Le Bout du Monde se trouve juste au-dessous de la ligne de partage des eaux entre la Mer Méditerranée (milieu de la Terre) et l'Océan Atlantique (continent perdu). On pense donc que ce lieu a été choisi en raison de l'énergie particulière dégagée par la cascade, les Anciens croyant que cette source d'énergie stuée à proximité de la source de la rivière donnait la capacité aux flots de porter les vibrations de l'ardoise et de la terre à toutes les eaux du monde.

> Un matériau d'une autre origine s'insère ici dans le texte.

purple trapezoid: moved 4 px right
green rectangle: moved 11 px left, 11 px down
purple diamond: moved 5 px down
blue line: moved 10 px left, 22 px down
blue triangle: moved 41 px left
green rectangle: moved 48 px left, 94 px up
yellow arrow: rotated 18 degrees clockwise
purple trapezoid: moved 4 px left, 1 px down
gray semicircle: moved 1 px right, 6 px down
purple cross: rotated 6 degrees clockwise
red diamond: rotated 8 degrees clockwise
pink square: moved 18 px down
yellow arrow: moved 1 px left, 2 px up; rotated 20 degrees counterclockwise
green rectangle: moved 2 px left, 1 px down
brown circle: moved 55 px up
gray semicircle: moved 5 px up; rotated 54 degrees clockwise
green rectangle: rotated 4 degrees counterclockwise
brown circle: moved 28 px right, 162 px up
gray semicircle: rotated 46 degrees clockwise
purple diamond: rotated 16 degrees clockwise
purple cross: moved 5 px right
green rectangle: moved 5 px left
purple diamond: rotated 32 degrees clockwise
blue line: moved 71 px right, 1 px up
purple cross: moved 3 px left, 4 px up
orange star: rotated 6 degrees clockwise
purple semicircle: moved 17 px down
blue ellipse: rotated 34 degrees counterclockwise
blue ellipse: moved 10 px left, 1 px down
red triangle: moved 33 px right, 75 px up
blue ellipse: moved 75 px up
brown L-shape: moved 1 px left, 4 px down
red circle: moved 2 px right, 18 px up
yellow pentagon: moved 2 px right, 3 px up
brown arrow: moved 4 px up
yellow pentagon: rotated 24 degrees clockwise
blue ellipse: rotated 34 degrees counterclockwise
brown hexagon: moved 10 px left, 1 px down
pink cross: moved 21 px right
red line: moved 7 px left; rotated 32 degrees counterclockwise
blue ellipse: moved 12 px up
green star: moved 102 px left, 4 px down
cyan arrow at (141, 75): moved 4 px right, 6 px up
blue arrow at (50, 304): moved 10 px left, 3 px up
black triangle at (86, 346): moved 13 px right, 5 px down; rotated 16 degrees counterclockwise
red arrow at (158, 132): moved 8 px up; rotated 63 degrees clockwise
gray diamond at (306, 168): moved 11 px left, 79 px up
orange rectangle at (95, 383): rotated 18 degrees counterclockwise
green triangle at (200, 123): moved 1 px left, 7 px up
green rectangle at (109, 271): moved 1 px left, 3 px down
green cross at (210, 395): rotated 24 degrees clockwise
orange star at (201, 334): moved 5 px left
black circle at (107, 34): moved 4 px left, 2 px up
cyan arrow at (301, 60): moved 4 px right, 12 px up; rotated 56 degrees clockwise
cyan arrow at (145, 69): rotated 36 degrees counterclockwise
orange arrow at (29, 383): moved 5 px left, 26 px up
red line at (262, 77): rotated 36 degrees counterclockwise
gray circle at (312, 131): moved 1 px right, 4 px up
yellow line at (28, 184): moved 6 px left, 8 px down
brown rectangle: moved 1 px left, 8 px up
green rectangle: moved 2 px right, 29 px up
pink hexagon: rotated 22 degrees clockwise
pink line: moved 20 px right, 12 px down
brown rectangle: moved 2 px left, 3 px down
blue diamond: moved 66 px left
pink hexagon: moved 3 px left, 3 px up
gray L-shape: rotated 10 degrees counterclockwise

Ce qui reste mystérieux et sujet à quéstionnement, tant pour les cosmologues que pour les archéologues, c'est la capacité des Anciens à calculer avec une telle précision le retour de chaque millénaire et ceci quelques 8000 ans avant la naissance du Christ et le développement du christianisme comme système dominant de croyance en Europe.


Bien sûr, il fera probablement froid le premier janvier. Aussi l'intervention musicale ne durera pas plus d'une demi-heure et, après, nous vous invitons à nous rejoindre autour d'un bol de soupe ou de vin chaud!